Of course, at least one of the interviews — the first one that got the ball rolling — did appear on the Vatican website. Before it was taken down in late 2013. Then briefly re-appeared in 2014. Then disappeared again.

This same interview also appeared — along with other Scalfari interviews — in an Italian-only book called Interviews and Conversations With Journalists (Interviste e Conversazioni con i Giornalisti), published by the Vatican’s official publishing arm, the Libreria Editrice Vaticana. As Italian journalist and author Antonio Socci wrote in 2015, “the interviews of Pope Bergoglio in Scalfari…have never been denied.” He continues, “Indeed they have been republished in full on the L’Osservatore Romano, and they have even just been completely republished by the same Argentine pope in a book signed by him from the Libreria Editrice Vaticana. So they are, in effect, official…”
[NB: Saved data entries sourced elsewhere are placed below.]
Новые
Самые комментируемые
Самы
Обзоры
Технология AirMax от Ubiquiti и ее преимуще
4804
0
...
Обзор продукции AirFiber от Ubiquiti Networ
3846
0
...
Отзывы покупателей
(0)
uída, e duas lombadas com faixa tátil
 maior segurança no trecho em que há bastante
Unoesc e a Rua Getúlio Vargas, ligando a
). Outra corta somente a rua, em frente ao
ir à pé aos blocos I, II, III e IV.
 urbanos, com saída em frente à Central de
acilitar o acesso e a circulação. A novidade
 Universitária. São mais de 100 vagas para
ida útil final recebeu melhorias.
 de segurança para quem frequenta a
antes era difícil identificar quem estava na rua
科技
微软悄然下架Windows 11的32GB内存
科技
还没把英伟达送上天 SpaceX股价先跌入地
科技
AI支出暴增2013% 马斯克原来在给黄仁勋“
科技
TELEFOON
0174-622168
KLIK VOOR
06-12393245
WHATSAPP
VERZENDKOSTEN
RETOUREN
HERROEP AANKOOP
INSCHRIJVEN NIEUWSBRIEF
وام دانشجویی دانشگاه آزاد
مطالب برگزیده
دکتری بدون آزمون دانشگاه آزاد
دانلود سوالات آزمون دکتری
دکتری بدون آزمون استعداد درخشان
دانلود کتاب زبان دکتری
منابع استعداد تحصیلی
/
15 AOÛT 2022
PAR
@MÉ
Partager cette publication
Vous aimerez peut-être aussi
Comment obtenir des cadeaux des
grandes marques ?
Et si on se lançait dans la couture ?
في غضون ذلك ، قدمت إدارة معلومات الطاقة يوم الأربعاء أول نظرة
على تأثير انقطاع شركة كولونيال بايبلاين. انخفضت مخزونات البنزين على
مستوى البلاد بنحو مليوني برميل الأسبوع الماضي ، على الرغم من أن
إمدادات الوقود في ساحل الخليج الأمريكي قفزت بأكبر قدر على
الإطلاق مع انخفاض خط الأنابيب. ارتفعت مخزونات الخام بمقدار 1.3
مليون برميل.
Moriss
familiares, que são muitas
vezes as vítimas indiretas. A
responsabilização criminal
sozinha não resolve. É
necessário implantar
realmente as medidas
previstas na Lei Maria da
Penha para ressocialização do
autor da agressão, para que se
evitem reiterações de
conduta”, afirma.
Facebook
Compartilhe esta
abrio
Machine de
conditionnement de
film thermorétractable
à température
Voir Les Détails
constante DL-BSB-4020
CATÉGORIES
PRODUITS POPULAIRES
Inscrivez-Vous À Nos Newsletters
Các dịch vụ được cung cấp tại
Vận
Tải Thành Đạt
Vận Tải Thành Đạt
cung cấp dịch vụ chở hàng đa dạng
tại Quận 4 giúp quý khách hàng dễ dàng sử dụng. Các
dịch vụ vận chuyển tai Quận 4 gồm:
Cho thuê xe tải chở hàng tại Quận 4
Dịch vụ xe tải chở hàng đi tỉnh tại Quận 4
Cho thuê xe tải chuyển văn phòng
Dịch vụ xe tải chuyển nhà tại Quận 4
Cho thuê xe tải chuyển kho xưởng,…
There is indeed an art to a denial-flavored non-denial. But at the heart of the matter, we must remember that the pope has always had the power to correct the representation of his words. As the former papal spokesman, Fr. Frederico Lombardi, told us in October of 2013:

Pressed by reporters on the reliability of the direct quotations, Lombardi said during an Oct. 2 briefing that the text accurately captured the “sense” of what the pope had said, and that if Francis felt his thought had been “gravely misrepresented,” he would have said so.

He would have said so. 

But he didn’t say anything. He never does.

That means that no matter how much the Vatican communications team wants to cast doubt on Scalfari’s credibility, Francis is perfectly happy with the way his thoughts have been represented. And as my friend, Senior National Review Writer Michael Brendan Dougherty tweeted today, “There’s something really dishonorable about a Vatican that won’t make any specific clarification of the Pope’s words, but depends on Catholic media to impugn as an atheist and exaggerator, the very reporter the pope himself chose.”
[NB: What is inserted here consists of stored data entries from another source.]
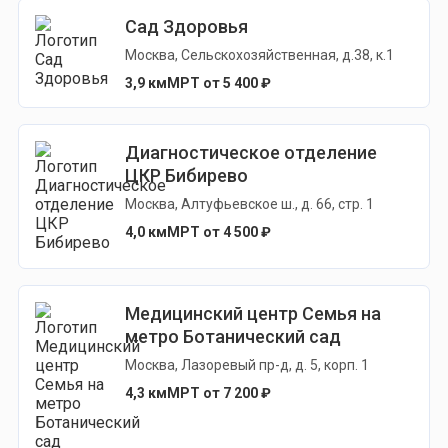
Сад Здоровья
Москва, Сельскохозяйственная, д.38, к.1
3,9 км
МРТ от 5 400 ₽
Диагностическое отделение
ЦКР Бибирево
Москва, Алтуфьевское ш., д. 66, стр. 1
4,0 км
МРТ от 4 500 ₽
Медицинский центр Семья на
метро Ботанический сад
Москва, Лазоревый пр-д, д. 5, корп. 1
4,3 км
МРТ от 7 200 ₽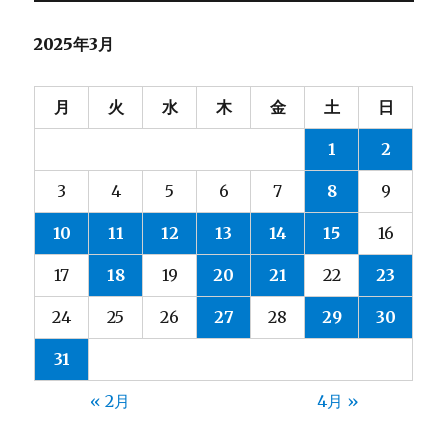
2025年3月
月
火
水
木
金
土
日
1
2
3
4
5
6
7
8
9
10
11
12
13
14
15
16
17
18
19
20
21
22
23
24
25
26
27
28
29
30
31
« 2月
4月 »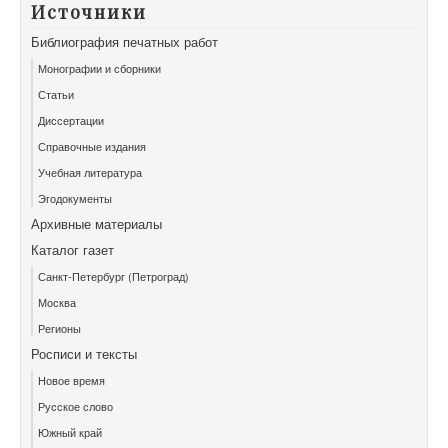
Источники
Библиография печатных работ
Монографии и сборники
Статьи
Диссертации
Справочные издания
Учебная литература
Эгодокументы
Архивные материалы
Каталог газет
Санкт-Петербург (Петроград)
Москва
Регионы
Росписи и тексты
Новое время
Русское слово
Южный край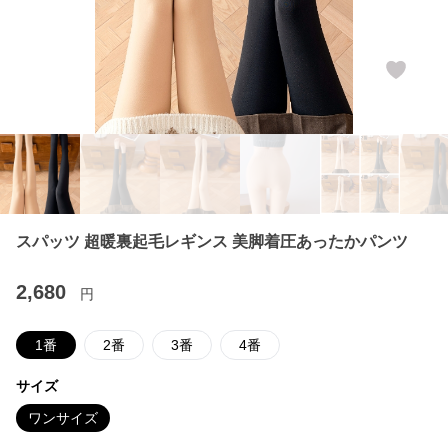
スパッツ 超暖裏起毛レギンス 美脚着圧あったかパンツ
2,680
円
1番
2番
3番
4番
サイズ
ワンサイズ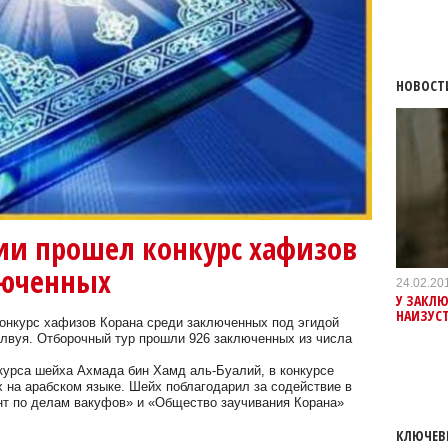
НОВОСТ
ии прошел конкурс хафизов
люченных
24.02.20
У ЗАКЛ
НАИЗУСТ
конкурс хафизов Корана среди заключенных под эгидой
вуя. Отборочный тур прошли 926 заключенных из числа
курса шейха Ахмада бин Хамд аль-Буалий, в конкурсе
х на арабском языке. Шейх поблагодарил за содействие в
нт по делам вакуфов» и «Общество заучивания Корана»
КЛЮЧЕВ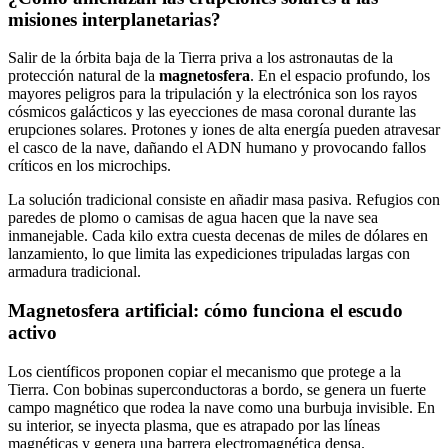
misiones interplanetarias?
Salir de la órbita baja de la Tierra priva a los astronautas de la
protección natural de la
magnetosfera
. En el espacio profundo, los
mayores peligros para la tripulación y la electrónica son los rayos
cósmicos galácticos y las eyecciones de masa coronal durante las
erupciones solares. Protones y iones de alta energía pueden atravesar
el casco de la nave, dañando el ADN humano y provocando fallos
críticos en los microchips.
La solución tradicional consiste en añadir masa pasiva. Refugios con
paredes de plomo o camisas de agua hacen que la nave sea
inmanejable. Cada kilo extra cuesta decenas de miles de dólares en
lanzamiento, lo que limita las expediciones tripuladas largas con
armadura tradicional.
Magnetosfera artificial: cómo funciona el escudo
activo
Los científicos proponen copiar el mecanismo que protege a la
Tierra. Con bobinas superconductoras a bordo, se genera un fuerte
campo magnético que rodea la nave como una burbuja invisible. En
su interior, se inyecta plasma, que es atrapado por las líneas
magnéticas y genera una barrera electromagnética densa.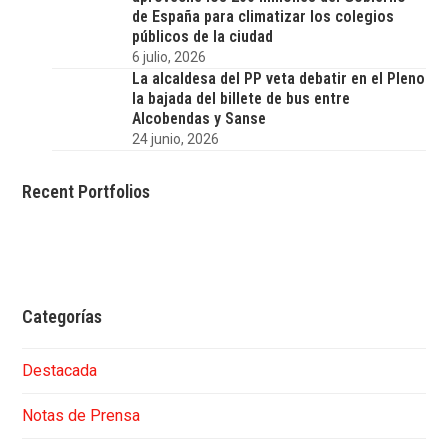
de España para climatizar los colegios
públicos de la ciudad
6 julio, 2026
La alcaldesa del PP veta debatir en el Pleno
la bajada del billete de bus entre
Alcobendas y Sanse
24 junio, 2026
Recent Portfolios
Categorías
Destacada
Notas de Prensa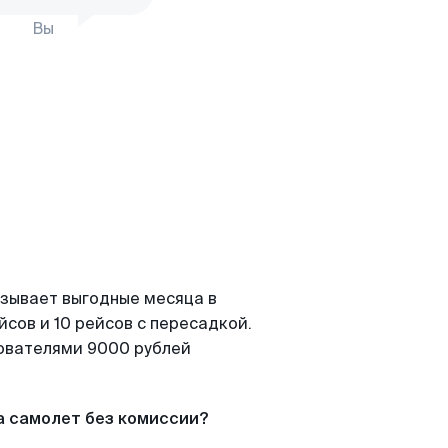
Вы
азывает выгодные месяца в
сов и 10 рейсов с пересадкой.
зователями 9000 рублей
а самолет без комиссии?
And of course, if we really doubt that this is what the pope believes about Hell, there’s the little matter of Amoris Laetitia 297, which reads, “No one can be condemned for ever, because that is not the logic of the Gospel!” This little gem, “If understood as meaning that no human being can or will be condemned to eternal punishment in Hell,” was given the theological censure of “Heretical, contrary to sacred Scripture” by a group of 45 international theologians and Catholic scholars in 2016. And as Vatican journalist Edward Pentin has brought to light, Francis is also on record

preaching last year that “everything will be saved — everything” and that at the end of history there will be an “immense tent, where God will welcome all mankind so as to dwell with them definitively.” He also said judgment was not to be feared because “at the end of our history there is the merciful Jesus.”
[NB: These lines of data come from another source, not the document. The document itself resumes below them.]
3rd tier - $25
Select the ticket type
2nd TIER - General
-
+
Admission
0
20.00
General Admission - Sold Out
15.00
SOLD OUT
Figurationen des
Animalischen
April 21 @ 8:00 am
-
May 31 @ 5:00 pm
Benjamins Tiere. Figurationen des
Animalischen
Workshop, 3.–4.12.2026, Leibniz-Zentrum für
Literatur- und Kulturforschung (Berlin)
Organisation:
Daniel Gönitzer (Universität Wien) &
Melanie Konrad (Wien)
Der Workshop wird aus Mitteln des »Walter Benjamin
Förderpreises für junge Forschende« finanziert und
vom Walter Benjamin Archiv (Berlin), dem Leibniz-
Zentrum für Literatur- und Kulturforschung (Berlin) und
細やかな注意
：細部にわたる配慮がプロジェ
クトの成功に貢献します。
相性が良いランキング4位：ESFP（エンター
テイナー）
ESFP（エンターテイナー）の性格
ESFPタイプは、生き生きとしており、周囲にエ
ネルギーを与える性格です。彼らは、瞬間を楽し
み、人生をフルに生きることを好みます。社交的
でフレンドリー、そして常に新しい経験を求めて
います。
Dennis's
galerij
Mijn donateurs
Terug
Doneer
For every day Catholics, the situation presents a different, more pragmatic problem.

Catholic commentator and journalist Damian Thompson tweeted today, “It’s not the liberalism of this pontificate that bothers me. It’s the dishonesty.”

Frustration over yet another scandalous statement from the pope coming just as the Easter Triduum begins is a sentiment being echoed by Catholics all over social media. Their exasperation is at a peak.

One woman, a convert and mother of a large family I spoke with this morning, asked me how she’s supposed to teach her kids about the faith when she also has to teach them the pope can’t be trusted. She admitted to me the frustration she felt over what is going on in the Church. “It’s bad enough we have to teach our kids to fight society,” she said. “now we have to fight the Church, too?”

With Lettergate I and II still fresh in their minds, the faithful now have every reason to believe that the Vatican will manipulate, omit, or fabricate the truth entirely according to their own whims as long as it advances their chosen narrative. In other words, having played fast and loose with the truth for so long, we have absolutely no reason to believe them when they tell us it’s the other guy we shouldn’t trust.

So until Francis issues a corrective statement, our only reasonable choice is to take what Scalfari said as gospel.

It seems Pope Felix knew what he was talking about.

*Translation by Giuseppe Pellegrino.